Esta y otras cuestiones relacionadas podrían plantearnos, tal vez, que hoy no tendríamos el paseo de la Independencia de no haber sido por la invasión francesa. Lo que sí parece claro es que desde la restauración de Fernando VII se ha asentado en el imaginario colectivo local, de forma mayoritaria, la incorrecta idea de que la desfiguración de la Zaragoza que románticamente sigue siendo añorada como “la Florencia española”, sería exclusiva responsabilidad de los desastres de la guerra de 1808-1809, es decir, de los franceses, de los gabachos, que habrían destruido toda la ciudad. Por supuesto que esa tragedia, propiciada por la invasión francesa, se llevó por delante de forma irreversible algunos elementos arquitectónicos de Zaragoza singulares y valiosísimos, pero algunos no significa todos, ni siquiera la mayor parte, porque desde 1809 ha habido tiempo más que suficiente para ver cómo se han perpetrado auténticas barbaridades urbanísticas y arquitectónicas en las que los franceses, reales o imaginarios, no han tenido ninguna participación, que se sepa.
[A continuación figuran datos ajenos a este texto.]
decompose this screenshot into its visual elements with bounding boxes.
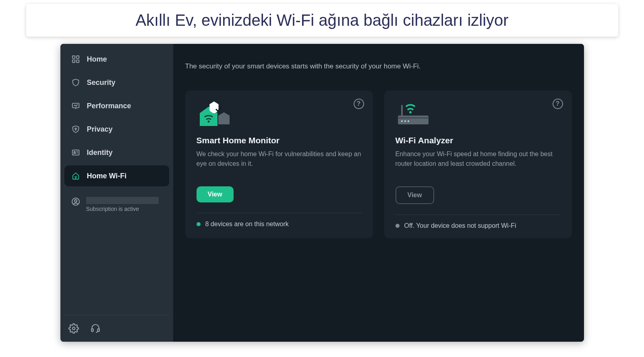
sidebar-footer bbox=[64, 315, 169, 334]
card-status: 8 devices are on this network bbox=[197, 221, 362, 228]
card-divider bbox=[396, 215, 561, 215]
sidebar-item-label: Performance bbox=[87, 102, 131, 110]
card-divider bbox=[197, 213, 362, 213]
sidebar-item-security[interactable]: Security bbox=[64, 72, 169, 93]
card-wifi-analyzer: ? bbox=[384, 91, 572, 238]
svg-rect-21 bbox=[398, 117, 429, 119]
svg-rect-1 bbox=[76, 56, 79, 58]
svg-point-24 bbox=[408, 120, 409, 122]
shield-icon bbox=[71, 78, 81, 87]
svg-point-23 bbox=[404, 120, 406, 122]
svg-point-19 bbox=[207, 121, 209, 123]
card-description: Enhance your Wi-Fi speed at home finding… bbox=[396, 149, 561, 178]
svg-rect-20 bbox=[398, 116, 429, 124]
sidebar-account[interactable]: Subscription is active bbox=[64, 191, 169, 218]
svg-point-6 bbox=[75, 128, 77, 130]
sidebar-item-home[interactable]: Home bbox=[64, 49, 169, 70]
caption-text: Akıllı Ev, evinizdeki Wi-Fi ağına bağlı … bbox=[135, 11, 508, 29]
svg-point-13 bbox=[75, 200, 77, 202]
home-grid-icon bbox=[71, 54, 81, 64]
status-dot-icon bbox=[396, 224, 400, 228]
main-content: The security of your smart devices start… bbox=[173, 44, 584, 342]
nav-list: Home Security Performance bbox=[64, 49, 169, 218]
sidebar-item-label: Home Wi-Fi bbox=[87, 172, 127, 180]
button-label: View bbox=[408, 192, 422, 199]
help-icon[interactable]: ? bbox=[354, 99, 364, 109]
card-status: Off. Your device does not support Wi-Fi bbox=[396, 222, 561, 229]
view-button[interactable]: View bbox=[197, 186, 234, 202]
smart-home-icon bbox=[197, 101, 233, 129]
help-label: ? bbox=[556, 100, 560, 107]
card-description: We check your home Wi-Fi for vulnerabili… bbox=[197, 149, 362, 178]
svg-rect-15 bbox=[91, 329, 93, 332]
id-card-icon bbox=[71, 148, 81, 157]
app-window: Home Security Performance bbox=[60, 44, 584, 342]
svg-rect-0 bbox=[72, 56, 75, 58]
svg-marker-17 bbox=[218, 112, 230, 124]
account-info: Subscription is active bbox=[86, 197, 159, 212]
sidebar-item-privacy[interactable]: Privacy bbox=[64, 119, 169, 140]
performance-icon bbox=[71, 101, 81, 111]
page-title bbox=[185, 48, 572, 60]
card-title: Smart Home Monitor bbox=[197, 136, 362, 145]
svg-point-11 bbox=[75, 177, 76, 178]
router-icon bbox=[396, 101, 432, 129]
card-title: Wi-Fi Analyzer bbox=[396, 136, 561, 145]
status-dot-icon bbox=[197, 222, 201, 226]
button-label: View bbox=[208, 191, 222, 198]
house-wifi-icon bbox=[71, 171, 81, 181]
main-header: The security of your smart devices start… bbox=[185, 44, 572, 80]
caption-banner: Akıllı Ev, evinizdeki Wi-Fi ağına bağlı … bbox=[26, 4, 618, 37]
account-name-redacted bbox=[86, 197, 159, 204]
svg-rect-25 bbox=[401, 105, 403, 116]
svg-rect-16 bbox=[97, 329, 99, 332]
status-text: Off. Your device does not support Wi-Fi bbox=[404, 222, 516, 229]
view-button[interactable]: View bbox=[396, 186, 434, 204]
svg-rect-3 bbox=[76, 60, 79, 62]
svg-rect-2 bbox=[72, 60, 75, 62]
card-smart-home-monitor: ? Smart Home Monitor bbox=[185, 91, 373, 238]
help-icon[interactable]: ? bbox=[553, 99, 563, 109]
user-circle-icon bbox=[71, 197, 81, 206]
sidebar: Home Security Performance bbox=[60, 44, 173, 342]
svg-point-26 bbox=[409, 111, 412, 113]
gear-icon[interactable] bbox=[68, 323, 79, 334]
svg-point-8 bbox=[74, 151, 75, 153]
sidebar-item-performance[interactable]: Performance bbox=[64, 95, 169, 116]
status-text: 8 devices are on this network bbox=[205, 221, 289, 228]
svg-point-14 bbox=[72, 327, 75, 330]
svg-rect-7 bbox=[72, 150, 79, 155]
page-subtitle: The security of your smart devices start… bbox=[185, 62, 572, 70]
sidebar-item-label: Security bbox=[87, 78, 116, 87]
privacy-shield-icon bbox=[71, 124, 81, 134]
svg-point-22 bbox=[401, 120, 403, 122]
cards-row: ? Smart Home Monitor bbox=[185, 91, 572, 238]
help-label: ? bbox=[357, 100, 361, 107]
sidebar-item-home-wifi[interactable]: Home Wi-Fi bbox=[64, 165, 169, 186]
headset-icon[interactable] bbox=[90, 323, 101, 334]
sidebar-item-label: Home bbox=[87, 55, 107, 64]
sidebar-item-identity[interactable]: Identity bbox=[64, 142, 169, 163]
subscription-status: Subscription is active bbox=[86, 206, 159, 212]
sidebar-item-label: Identity bbox=[87, 149, 113, 157]
sidebar-item-label: Privacy bbox=[87, 125, 113, 134]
Por eso, pienso que no se trata ni de agradecer o de culpar a los franceses por esta u otra ausencia patrimonial, y que en este caso concreto es más constructivo valorar que las destrucciones habidas en esta zona de la ciudad abrieron una posibilidad para que el devenir urbanístico fuera por un camino que hasta entonces, objetivamente, no parecía posible, como nos deja bien claro un vistazo a cualquier plano de la ciudad anterior a 1808.
Sin embargo, y para terminar, también en Zaragoza tenemos muestras de cómo otras zona de la ciudad, sin ser afectadas por guerra o invasión alguna, también han sido radicalmente modificadas hasta hacerlas irreconocibles en la actualidad. Por ejemplo, el área delimitada entre la plaza de Santo Domingo, la puerta de Sancho y la del Portillo, donde se extendían los antiguos e importantes conventos de Santo Domingo, Santa Lucía, las Fecetas y Santa Inés, de los que por circunstancias de las que no quiero acordarme apenas han perdurado unos menguados restos edilicios.